Interesting. DataFrames and DataTables do not support multiple column indices on purpose. This feature isn’t generally supported by database-like structures (AFAIK Pandas is an exception). If you need these, maybe you shouldn’t store the result in a DataFrame but in a different structure like a NamedArray an AxisArray or an IndexedTable. With a DataFrame, you would need one row for each combination of indices, with one column for each index giving the level (this is the principle of tidy data).

Regarding the implementation, you could probably use aggregate.
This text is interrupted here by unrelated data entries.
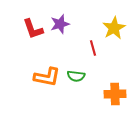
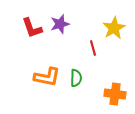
red L-shape: moved 1 px left, 1 px up
green semicircle: moved 2 px down; rotated 96 degrees counterclockwise
orange cross: rotated 10 degrees clockwise
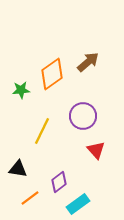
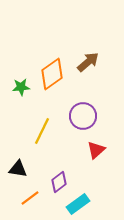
green star: moved 3 px up
red triangle: rotated 30 degrees clockwise
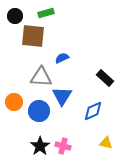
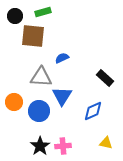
green rectangle: moved 3 px left, 1 px up
pink cross: rotated 21 degrees counterclockwise
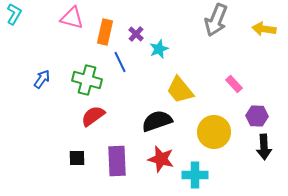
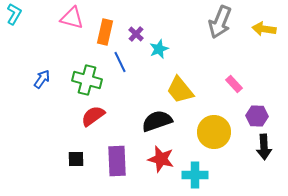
gray arrow: moved 4 px right, 2 px down
black square: moved 1 px left, 1 px down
Also, you don’t need to call eval(op): just pass the function instead of its name, i.e. sum instead of :sum.


#3

Hi @nalimilan … thanks for your comments.
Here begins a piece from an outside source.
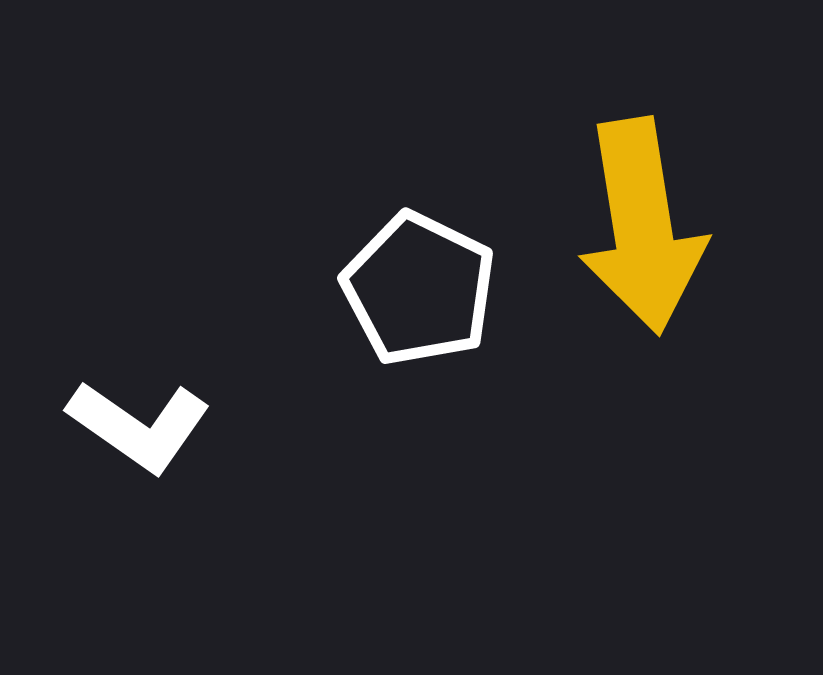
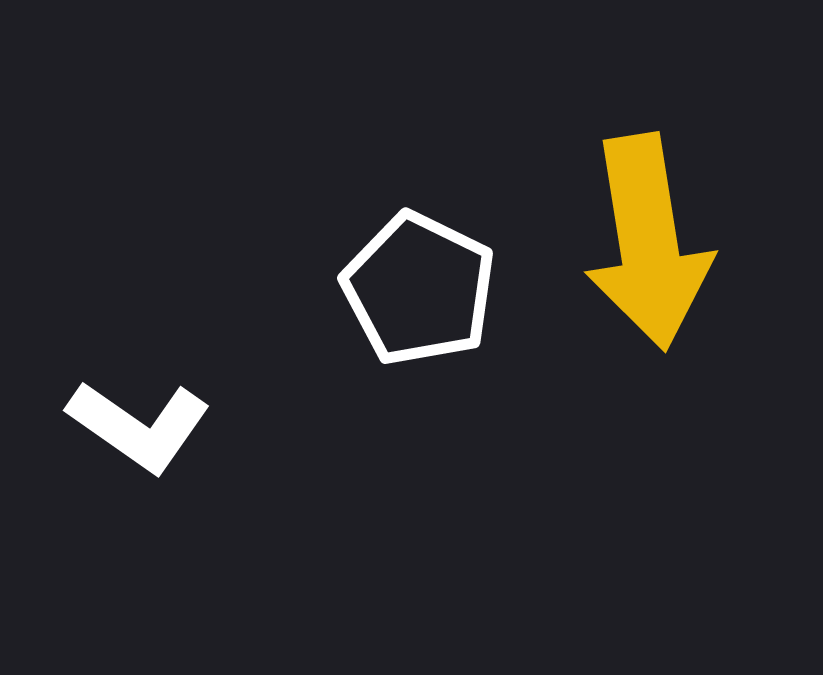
yellow arrow: moved 6 px right, 16 px down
I am using by/do instead of aggregate because otherwise I would have first to remove all the columns that are not either categories nor the values on which I want to operate.

From the example I am using:

df = DataFrame(region   = ["US","US","US","US","EU","EU","EU","EU"],
                      product  = ["apple","apple","banana","banana","apple","apple","banana","banana"],
                      year     = [2010,2011,2010,2011,2010,2011,2010,2011],
                      produced = [3.3,3.2,2.3,2.1,2.7,2.8,1.5,1.3],
                      consumed = [4.3,7.4,2.5,9.8,3.2,4.3,6.5,3.0])
longDf = stack(df,[:produced,:consumed])
# longDf: :variable  :value  :region  :product  :year
a = aggregate(longDf,[:variable,:year],sum)
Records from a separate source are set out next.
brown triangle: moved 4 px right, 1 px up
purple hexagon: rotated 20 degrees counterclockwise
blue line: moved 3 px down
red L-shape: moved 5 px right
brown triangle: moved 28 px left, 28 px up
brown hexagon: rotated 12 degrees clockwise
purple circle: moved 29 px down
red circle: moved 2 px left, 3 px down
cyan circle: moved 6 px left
This will return in an error because aggregate tries to apply the aggregation function toward all the non-ids columns.
With by/do I can instead specify which columns are ids, which column contains the values over to perform the aggregation, whenever there are extra cols or not in the db.
But something I could do is allow multiple operations, and if there is more than one, add a new column with the name of the operation.
Concerning that, which type declaration should I use in the parameters? E.g. if I expect a :sum or a :prod I can just use Symbol, but if I expect sum or pro what can I use? typeof() return me Base.#sum and Base.#pro… have them a common supertype I can use in the parameter declaration of the function for pro, sum , etc… ?


#4

OK, I see.

Just use ::Any, since any type may be callable in Julia. You could use ::Function to accept only functions, but that would unnecessarily restrict the accepted operations.


#5

Have you thought perhaps this function would go well in a β€œSpreadsheet” package for Julia that contains a collection of functions found on a spreadsheet. This would be aimed at users like me who are moving over from spreadsheets into Julia and would appreciate a conceptual bridge to what you can conceptually do on a spreadsheet but in Julia.
I am sure this would go down well.